Exercise instructions: A single number is the answer: how many lines of the data hold "Casas"?

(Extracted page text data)
^^^^

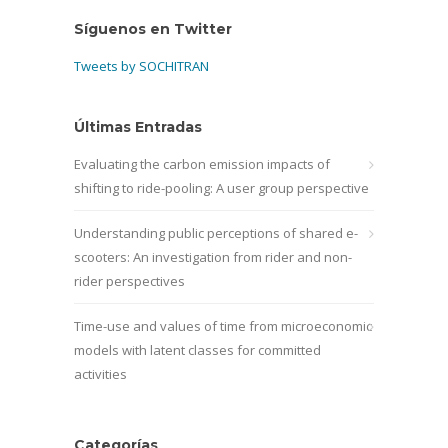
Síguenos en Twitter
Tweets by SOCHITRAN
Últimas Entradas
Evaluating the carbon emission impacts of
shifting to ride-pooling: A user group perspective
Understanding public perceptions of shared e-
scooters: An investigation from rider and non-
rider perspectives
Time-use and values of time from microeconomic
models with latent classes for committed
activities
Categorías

^^^^

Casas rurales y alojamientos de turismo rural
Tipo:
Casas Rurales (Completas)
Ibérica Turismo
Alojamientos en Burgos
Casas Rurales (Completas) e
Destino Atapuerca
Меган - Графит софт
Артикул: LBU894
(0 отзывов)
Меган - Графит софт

^^^^

Response to this exercise: 3